This week I spent two wonderful days as a guest of CADW working at Chepstow Castle.
The castle is a gem, and it was a privilege to be shown some of its secrets by the conservation experts I was working with. We had awful weather but we didn’t mind, as working together, we were able to get a good plan of the 2nd floor of Martens tower and, for me at any rate, this is the finest kind of work there is!
The Architects Dept. of the national heritage body for Wales need surveys for site conservation and development. Following a demonstration at the Digital Past event in Cardiff earlier in the year the Architectural Technicians Team bought TheoLt Pro to work with their Leica 1200 series instrument.
I agreed to supply 2 days of ‘on demand’ training for Paul Hayes, Michael Hopkins and Tony Kinson who handle a variety of challenging projects which need critical survey information in real-time.
Survey is a key tool in site development of any kind, and heritage sites have very specific survey needs. The CADW team get most of their survey done by contract survey companies working under a framework agreement, but there is a constant need to get small tricky areas surveyed quickly to kick off a design scheme for new visitor accommodation such as ticket offices, access pathways and the like. Surveys need to be quick, in CAD, and annotated with levels in plan section and elevation.
The training session began with a quick assessment of training need and moved straight into practical procedures: getting a quick survey started using default orientation is a very useful way of getting the most out of limited site time, and the TheoLt ‘Default orientation’ option proved the point- once the kit is set up you can begin collecting precise 3D wire frame in minutes!
Its worth remembering TheoLt was designed for just this kind of scenario; a CAD plot of a single wall profile can make all the difference in project design and the software puts the absolute minimum between the surveyor and the CAD drawing.
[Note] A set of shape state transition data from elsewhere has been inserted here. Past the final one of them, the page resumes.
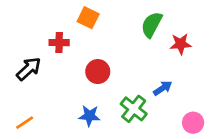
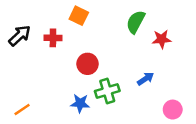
black arrow: (29, 69) -> (20, 35), moved
green cross: (134, 109) -> (107, 91), moved, turned 35

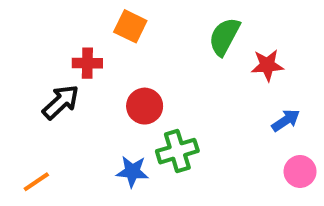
black arrow: (20, 35) -> (61, 102), moved
blue arrow: (146, 79) -> (286, 120), moved
pink circle: (173, 110) -> (300, 171), moved

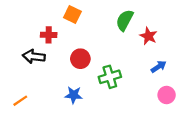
red star: (267, 65) -> (148, 36), turned 30
black arrow: (61, 102) -> (34, 56), turned -130
green cross: (177, 151) -> (110, 77), moved

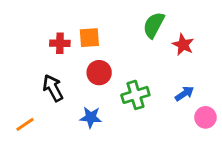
orange square: (72, 14) -> (89, 38), moved, turned -30
black arrow: (34, 56) -> (53, 88), moved, turned 55
blue arrow: (159, 67) -> (184, 94), moved

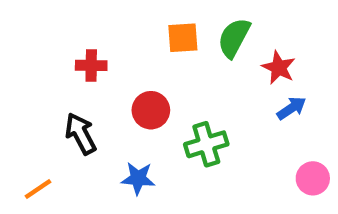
orange square: (89, 38) -> (183, 38), moved
blue arrow: (184, 94) -> (291, 108), moved

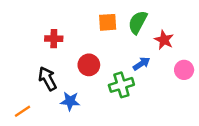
blue arrow: (291, 108) -> (141, 64), moved
blue star: (138, 178) -> (70, 101), moved
pink circle: (313, 178) -> (184, 70), moved

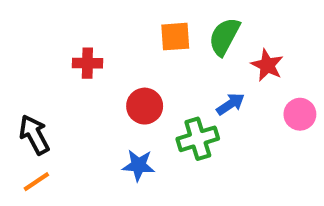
black arrow: (48, 79) -> (34, 135), moved
blue star: (70, 101) -> (139, 165), moved

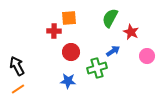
orange square: (175, 37) -> (69, 18), moved
red cross: (87, 63) -> (54, 31), moved

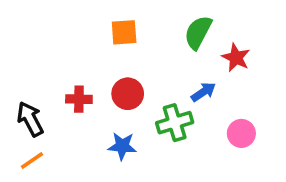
red cross: (54, 31) -> (79, 99), moved
pink circle: (147, 56) -> (241, 133), moved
The CADW team are focused on solving project information needs and were impressed with the direct to DWG approach.
Working as training and support for Latimer CAD I find building a good relationship with TheoLt users rewarding and fun: its great to know CADW are able to get the most out of their 1200 now they can work with TheoLt!
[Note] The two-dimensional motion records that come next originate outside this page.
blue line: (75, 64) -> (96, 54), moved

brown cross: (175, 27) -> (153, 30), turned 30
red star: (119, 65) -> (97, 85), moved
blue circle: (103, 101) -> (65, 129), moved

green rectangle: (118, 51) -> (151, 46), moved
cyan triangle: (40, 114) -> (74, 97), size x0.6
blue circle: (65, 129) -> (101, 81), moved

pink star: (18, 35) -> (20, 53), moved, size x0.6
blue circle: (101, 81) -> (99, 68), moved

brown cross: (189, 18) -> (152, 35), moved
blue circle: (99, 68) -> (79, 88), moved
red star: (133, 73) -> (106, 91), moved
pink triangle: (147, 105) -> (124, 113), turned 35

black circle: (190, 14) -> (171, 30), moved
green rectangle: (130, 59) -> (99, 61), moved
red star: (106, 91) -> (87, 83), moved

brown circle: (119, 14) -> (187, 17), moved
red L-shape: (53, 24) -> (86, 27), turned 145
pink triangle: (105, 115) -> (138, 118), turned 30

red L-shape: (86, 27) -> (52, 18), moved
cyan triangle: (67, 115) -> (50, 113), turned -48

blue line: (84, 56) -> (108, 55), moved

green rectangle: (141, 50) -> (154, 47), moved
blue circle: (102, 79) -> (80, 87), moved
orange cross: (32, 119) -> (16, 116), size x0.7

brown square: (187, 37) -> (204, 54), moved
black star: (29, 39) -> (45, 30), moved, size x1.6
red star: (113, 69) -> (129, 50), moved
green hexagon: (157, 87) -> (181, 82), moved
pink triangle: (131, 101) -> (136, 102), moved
We quickly worked through our training agenda:
- Quick start
- Preparing plans
- the 3 methods of orientation
- using UCS for 3d views
- handling linetypes and line typescale
- checking precision
- level annotation using attributed blocks
- toolbar customisation
- working with AutoCAD alternatives- BricsCAD
- TPS 1200 interface. the pdf on this is here
Getting to know the ‘most wanted’ AutoCAD commands in surveying turned out to take up almost as much of our time as getting to know the TheoLt interface, this was no surprise to me as I know when TheoLt is used well it’s virtually invisible, making the job an AutoCAD one rather than a surveying one!
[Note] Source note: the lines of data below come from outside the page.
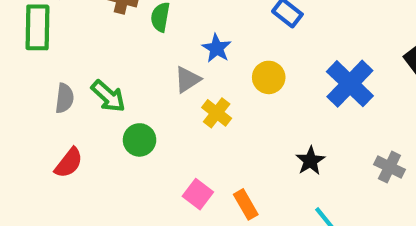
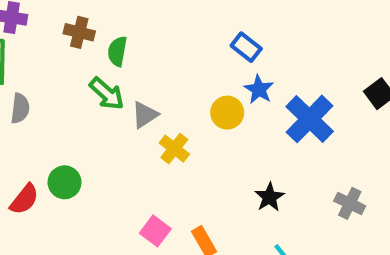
blue star: (217, 48) -> (259, 89), moved
green arrow: (108, 96) -> (107, 94), moved
gray semicircle: (65, 98) -> (20, 108), moved
green circle: (140, 140) -> (65, 182), moved

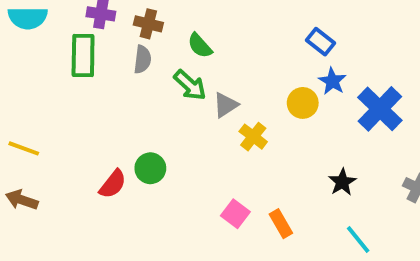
brown cross: (79, 32) -> (148, 24), moved
green semicircle: (117, 51) -> (200, 46), turned -52
gray semicircle: (20, 108) -> (142, 59), moved

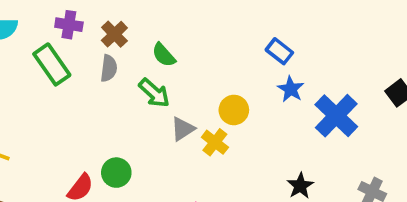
brown cross: (148, 24) -> (114, 34), turned 32
green rectangle: (83, 55) -> (52, 64), turned -36
yellow circle: (303, 103) -> (234, 110), moved
gray triangle: (226, 105) -> (183, 129), moved

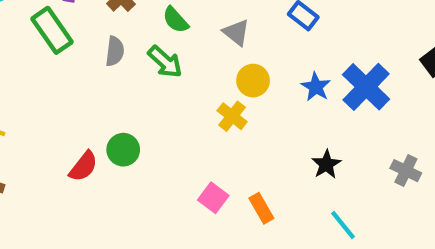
gray semicircle: (109, 68) -> (115, 51), moved
blue star: (291, 89) -> (316, 87), moved
gray triangle: (183, 129) -> (236, 32), moved, turned -48

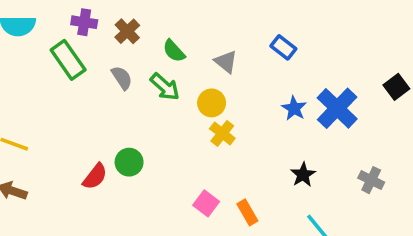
gray semicircle: (115, 51) -> (122, 78), turned -40
yellow circle: (253, 81) -> (212, 103), moved

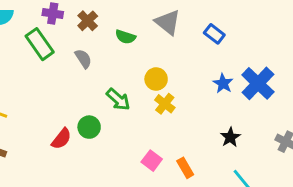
green semicircle: (174, 51) -> (125, 37), turned -30
gray triangle: (226, 62) -> (168, 22), moved, size x1.4
green arrow: (165, 87) -> (118, 99), moved

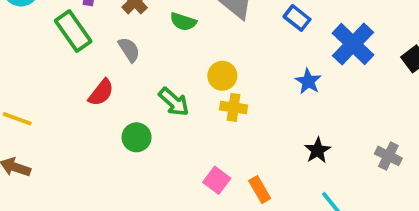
blue cross: (258, 83) -> (353, 44), moved
yellow cross: (165, 104) -> (234, 107), turned -30
red semicircle: (61, 139) -> (101, 93), moved

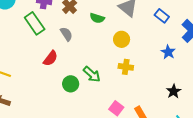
yellow circle: (222, 76) -> (122, 39), moved
green arrow: (174, 102) -> (92, 74), moved

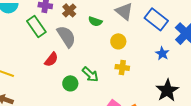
blue rectangle: (162, 16) -> (156, 19), size x1.6
gray semicircle: (66, 34) -> (66, 36), size x1.6
black star: (174, 91) -> (167, 90), size x1.6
CADW need sections, levels and plans of the ‘hard to reach’ parts of their monuments and sites and this is just where the flexibility of TheoLt is an asset to the CADW team. At the very beginning of our session I was told the frequency of survey activity in the workgroup was very variable and they needed a method that is simple enough to pick up months after last use. By the time we packed up at the close of the session I was cheered to hear user comment like ‘this is so much better that what we did before; you can see your mistakes as you make them!’
Driving home along the banks of the River Severn I was reminded of my first days doing CAD surveys and how often I would get stuck and have no help at all ( it was ‘PenMap’ in those days) and I look forward to the CADW teams first site survey with TheoLt because, of course, I’ll be there if needed to build the skills required; I have opened the door of opportunity for these surveyors and I am proud to have been invited to do so!